LONDON--(BUSINESS WIRE)--The Insurance Authority (IA) of the United Arab Emirates’ (UAE) recently issued new “Financial Regulations to Traditional and Takaful Insurance Companies” aim to improve the risk profile and policyholder security of UAE insurers by placing limits on higher-risk investments, introducing risk-based solvency calculations and standardising reporting and actuarial practices.
In a new Best’s Special Report, titled, “A.M. Best Comments on the New UAE Insurance Authority Financial Regulations,” A.M. Best notes that whilst many UAE insurers have strong risk-adjusted capitalisation accompanied by unleveraged balance sheets and sound underwriting performance, there are a number of common issues. These issues include insurers with significant exposure to high-risk assets, inadequate and varied treatment of accounting principles, unsophisticated measurement of technical reserves and weak – although developing – enterprise risk management (ERM) practices. In A.M. Best’s opinion, the new rules are well placed to address these issues.

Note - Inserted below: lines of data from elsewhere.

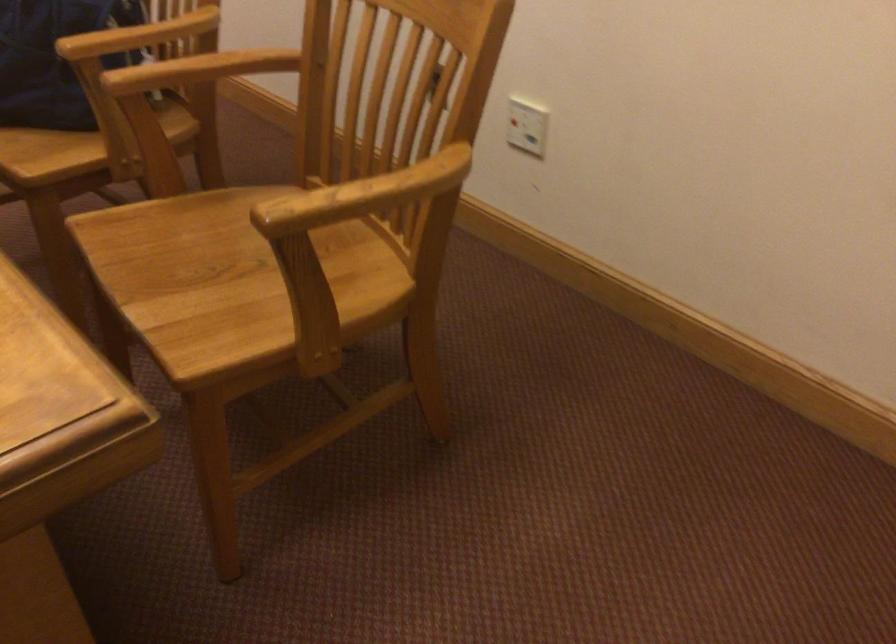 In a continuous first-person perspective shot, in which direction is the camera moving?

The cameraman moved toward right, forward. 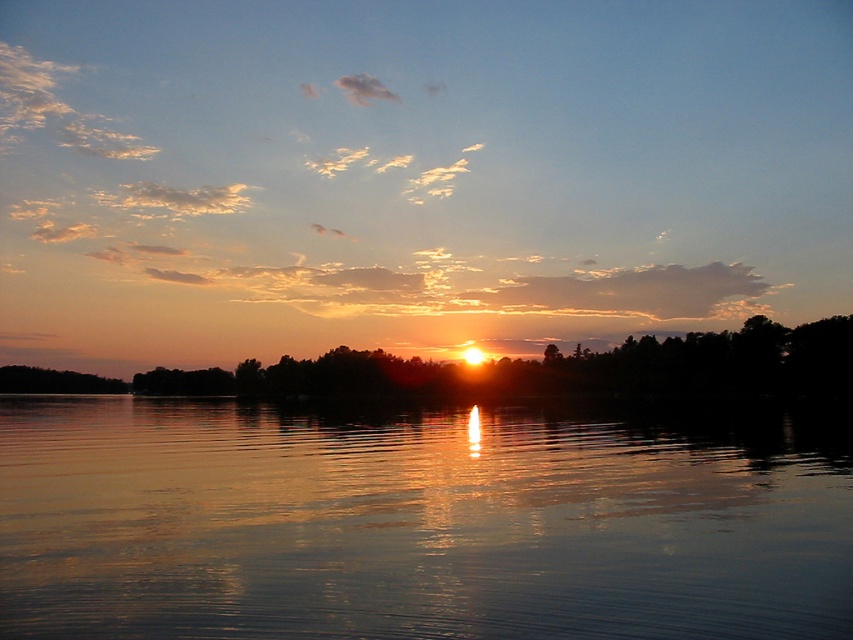 Does glistening water at center have a lesser width compared to silky black trees at center?

Yes.

Is glistening water at center in front of silky black trees at center?

Yes, glistening water at center is closer to the viewer.

Find the location of a particular element. glistening water at center is located at coordinates (415, 524).

Between reflective water surface at center and glistening water at center, which one has less height?

glistening water at center

Is reflective water surface at center taller than glistening water at center?

Yes, reflective water surface at center is taller than glistening water at center.

Who is more forward, [221,157] or [471,486]?

Point [471,486] is more forward.

The width and height of the screenshot is (853, 640). I want to click on reflective water surface at center, so click(415, 176).

Looking at this image, is the position of reflective water surface at center less distant than that of silky black trees at center?

That is False.

Is reflective water surface at center to the right of silky black trees at center from the viewer's perspective?

Indeed, reflective water surface at center is positioned on the right side of silky black trees at center.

“The asset composition of most insurers’ investment profile is currently highly weighted toward real estate and equity assets, with the investment decisions of many insurers made by their boards of directors, with limited involvement from their senior management team,” said Mahesh Mistry, director, analytics. “The new investment rules are designed to improve the asset profile of insurers by reducing insurance companies’ exposure to higher-risk assets. This should provide greater stability of returns to insurers’ investment profiles and thereby reduce volatility arising from fluctuating asset prices on their operations and balance sheets. A.M. Best believes that this de-risking of the asset base should improve the financial strength of companies.”

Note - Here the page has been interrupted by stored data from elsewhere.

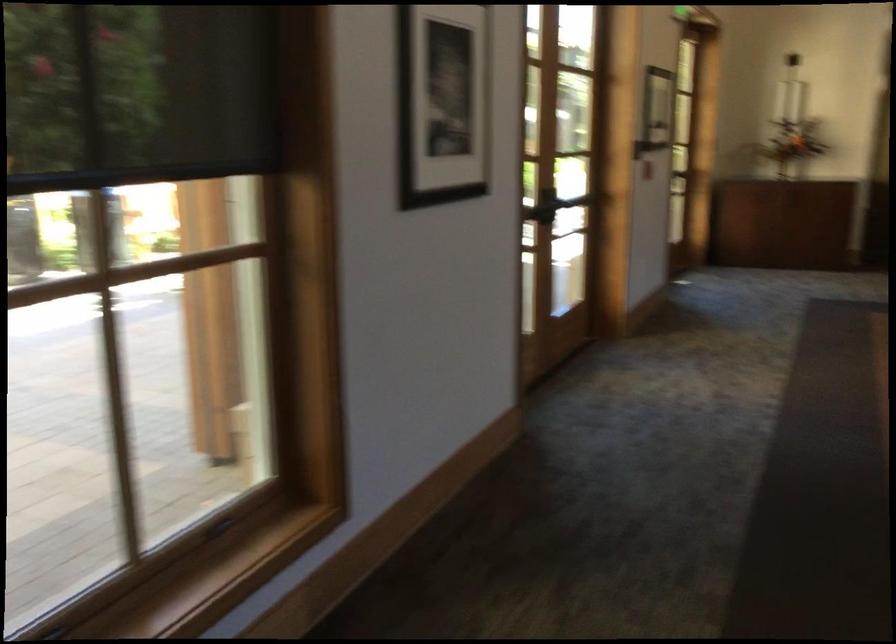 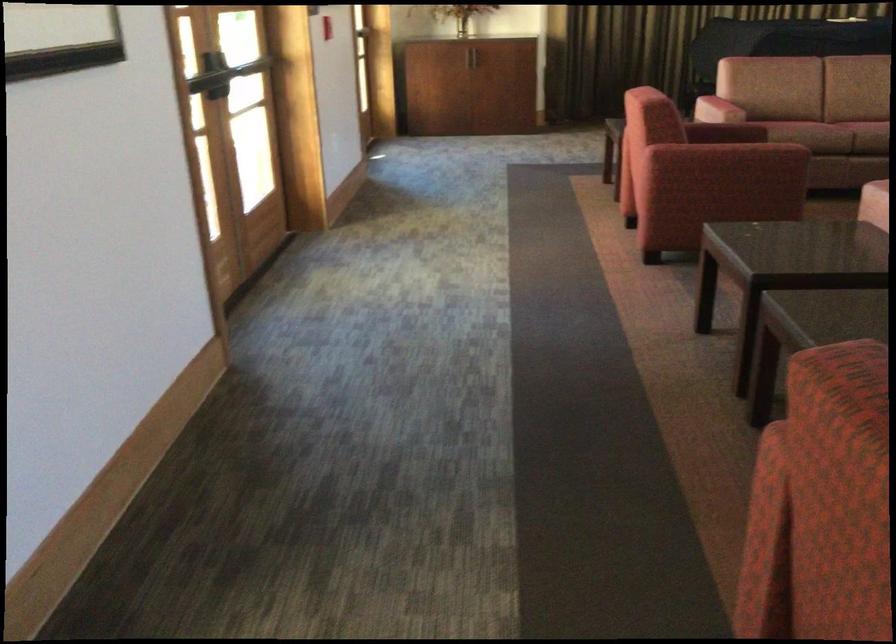 Question: What movement of the cameraman would produce the second image?

Choices:
 (A) Left
 (B) Right
 (C) Forward
 (D) Backward

Answer: (C) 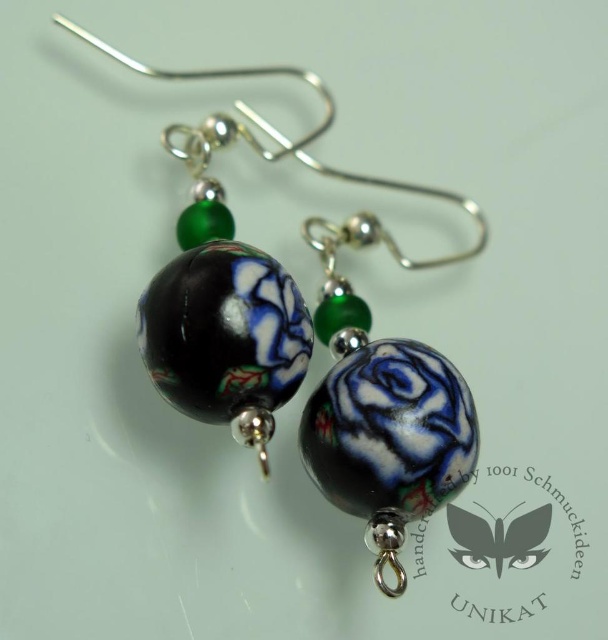 You are a jeweler who needs to place the matte black glass rose at center into a display case that is 4 feet away from the current position. Can you safely move it without needing to adjust the display case distance?

The matte black glass rose at center is currently 3.88 feet away from the viewer, which is within the 4 feet requirement. Therefore, you can safely move it without needing to adjust the display case distance.

You are a florist arranging a bouquet and have two roses in front of you. One is a matte black ceramic rose at center and the other is a matte black glass rose at center. Which rose should you choose if you want the taller one for the bouquet?

You should choose the matte black ceramic rose at center because it is much taller than the matte black glass rose at center.

You are an earring designer who wants to ensure that the matte black glass rose at center is the focal point of the design. Based on the provided image, does its size compared to the black glossy swirl at center help achieve this?

The matte black glass rose at center has a larger width than the black glossy swirl at center, which helps it stand out as the focal point of the design.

The new regulations also stipulate that companies must have a risk management system, including strategy, policies and procedures. Michael Dunckley, financial analyst, added: “Standards of ERM differ significantly between insurers in the UAE. A.M. Best’s Credit Rating Methodology states that a company’s risk control capability should be appropriate to its risk profile, placing greater emphasis on the practice rather than the form of risk management. The requirement of an ERM framework and policy represents a step toward effective risk management, but it must influence practice and strategy to effectively manage risk in regulated companies.”